O Ivo é uma personagem. Afirmá-lo
não é negar a sua existência ou realidade. Aos da sociologia diria que come,
dorme e ama, vive como qualquer um. Mas o que fascina é a sua personalidade.
É
uma alma dorida e o sofrimento a que se expõe é-lhe imposto por um acto de sageza
inteligente. Em tempos, reconheceu a sua inquietação nos escritores da escola
francesa e no existencialismo francês e alemão. A via literária mostrou-lhe a
inevitabilidade do ideal pátrio. E com ele, os filósofos portugueses. É uma ave
nocturna e a claridade matinal, límpida e ainda inocente, fere-lhe o rosto e
ofusca-lhe a visão.
Nos anos de juventude, o Ricardo frequentava a biblioteca do Ivo, primeiro,
fascinado pelas personagens das histórias aos quadradinhos; depois, as lombadas
dos livros foram motivo de curiosidade e, mais tarde, de interesse e
entusiasmo. Aos poucos, os autores portugueses despertaram-lhe a imaginação.
Fantasmas, anjos ou demónio, emergiam de nenhures, incomodavam a alma e
inquietavam o espírito. Nunca mais encontrou sossego e, desde então, trilhou o
destino dos solitários. O cheiro a papel velho tornara-se familiar e até
indispensável ao correr dos dias. Por vezes adormecia, na pequena cama posta no
lugar esconso do sótão. Ocasiões houve em que se esquecia do tempo, do cansaço
e da fome. Sabia dos convívios nocturnos, mas o tempo de serão era sagrado.
Ali,
só acediam, para além do Ivo, com os seus deuses e demónios, o João, o Leandro
e o Pedro. Os serões decorriam na cozinha em redor de uma velha mesa de madeira
pintada a branco e um tampo de mármore comum, que se convertia com os rituais
da noite num altar de iniciação.
Durante as suas deambulações pelo sótão, uma cadeira de madeira e cabedal
gravado com duas iniciais chamou-lhe a atenção: não estava coberta de pó e
primava pela ausência de teias de aranha. O lugar e a posição pareciam
intencionais. Ao aproximar-se a vista deteve-se numa frecha que se abria numa
velha tábua. À medida que se acercava reconheceu as vozes que se esgueiravam
pelo buraco. À espreita, conseguia apreciar o que supunha tão secreto e
misterioso.
Na
mesa, copos, pão, vinho, presunto, enchidos diversos, degustados ao ritmo da
conversa e sem pressa pela noite dentro. Aqui e ali, bancos de madeira, também
pintados a branco, eram utilizados e dispostos de acordo com o entusiasmo dos
diálogos. A janela entreaberta permitia a circulação de ar, frio e cortante,
que espantava o fumo que teimava em adensar o ambiente. Por vezes, um gato
preto e peludo aninhava-se no parapeito. Conhecedor dos hábitos dos serões, o
bicho ali ficava a jeito do ar mais quente. Teimoso observava até cerrar os
olhos. As suas orelhas vigiavam os movimentos dos convivas e as tonalidades
vocais.
A paciência do animal é sempre recompensada! No dealbar da noite, quando a
aurora já se adivinha, sempre era presenteado com as sobras da noite.

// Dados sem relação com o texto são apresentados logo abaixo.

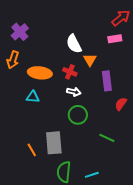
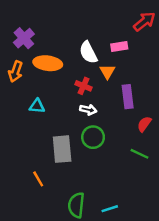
pink rectangle: (115, 39) -> (119, 47), moved
orange ellipse: (40, 73) -> (48, 63), moved
cyan triangle: (33, 97) -> (37, 106), moved
green line: (107, 138) -> (140, 154), moved
gray rectangle: (54, 143) -> (62, 149), moved

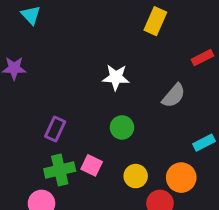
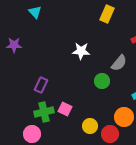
cyan triangle: (31, 15) -> (35, 12), moved
green circle: (122, 127) -> (102, 81), moved
yellow circle: (136, 176) -> (90, 126), moved

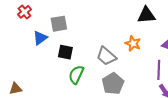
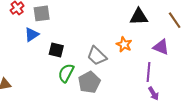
gray square: (59, 24) -> (42, 13), moved
gray pentagon: (113, 84) -> (89, 82), moved

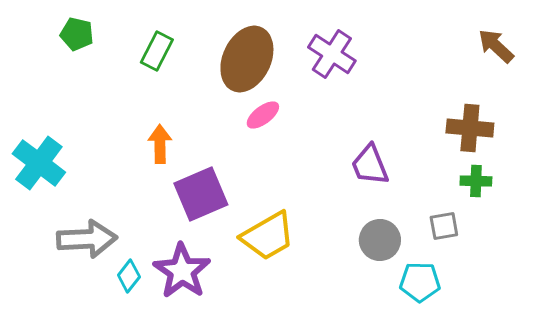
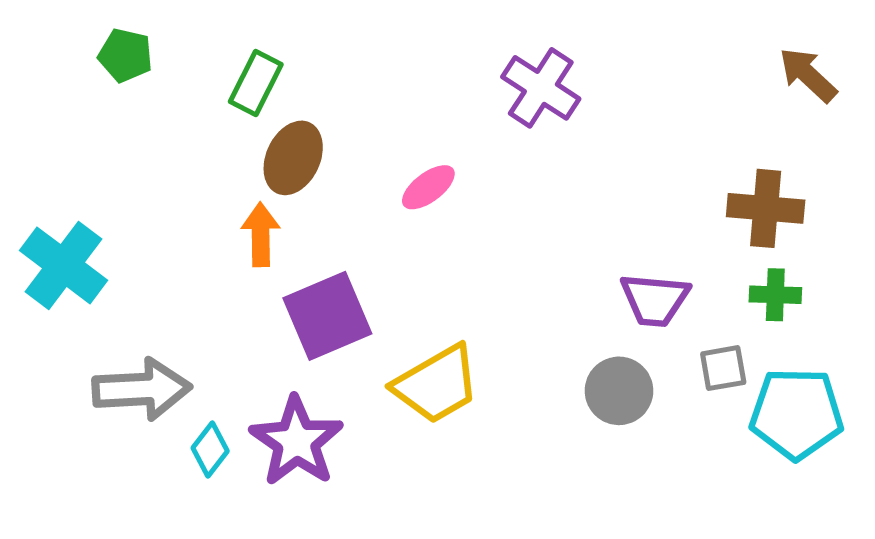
brown ellipse: (247, 59) -> (293, 158), moved, size x0.7
purple trapezoid: (370, 165) -> (655, 300), moved, turned -63
cyan pentagon: (420, 282) -> (797, 414), moved, size x1.4

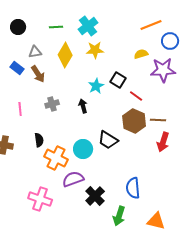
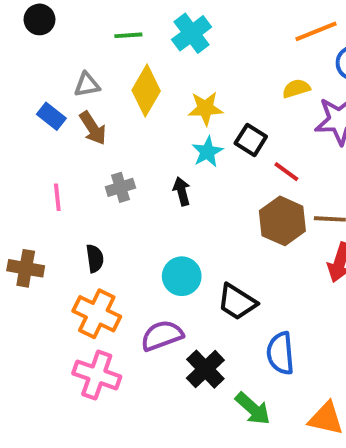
black circle: (18, 27) -> (40, 19), moved
yellow star: (95, 50) -> (205, 108), moved
black trapezoid: (108, 140) -> (237, 302), moved
orange cross: (56, 158) -> (97, 314), moved
green arrow: (119, 216) -> (253, 409), turned -66

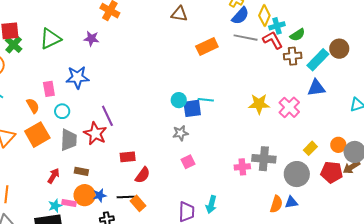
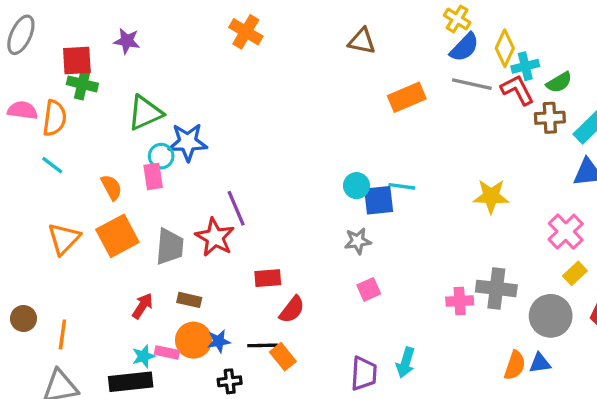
green triangle: (50, 39) -> (145, 113), moved
purple star: (91, 39) -> (127, 41), moved
green cross: (14, 45) -> (82, 84), turned -30
pink rectangle: (49, 89) -> (153, 176), moved
pink cross: (289, 107) -> (566, 232), moved
cyan circle: (62, 111) -> (161, 156), moved

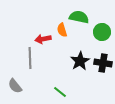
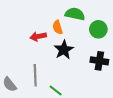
gray line: (30, 58) -> (35, 75), moved
black star: (80, 61) -> (64, 50), moved

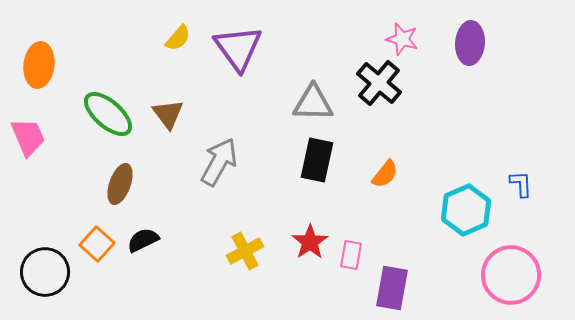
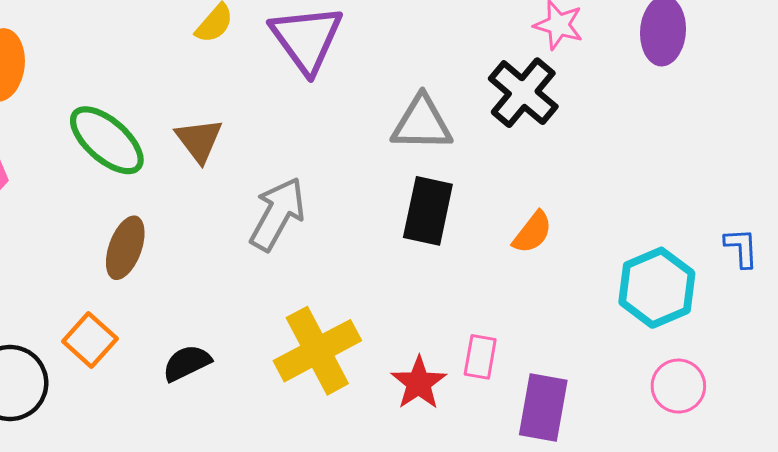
black semicircle: (143, 240) -> (187, 363), moved
red star: (310, 242) -> (419, 383), moved
yellow cross: (245, 251) -> (317, 351), size x1.5
pink circle: (511, 275) -> (678, 386), moved, size x0.6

Chamava-se “Tareco”, soube mais tarde.
Numa
dessas escutas, ouviu ao Pedro dizer algo que captou a atenção. Chegou de livro
em punho e dirigiu-se ao anfitrião: “Oh Ivo!, trago um livro que descreve uma
personagem muito semelhante ao que és ou procuras ser.” E leu para todos, um
trecho da Criação do Mundo
de Miguel Torga. “Uma personagem? Igual ao Ivo?” Perguntava-se a si próprio, a
desejar que a leitura terminasse.
Depressa
demandou o livro na biblioteca. “Poesia... Camões, Junqueiro, Pascoaes, Pessoa,
Almada...Torga, por fim!” dizia, enquanto o dedo acompanhava à presa o percurso
ansioso dos olhos nas lombadas. Lá estavam todos os volumes da Criação do Mundo!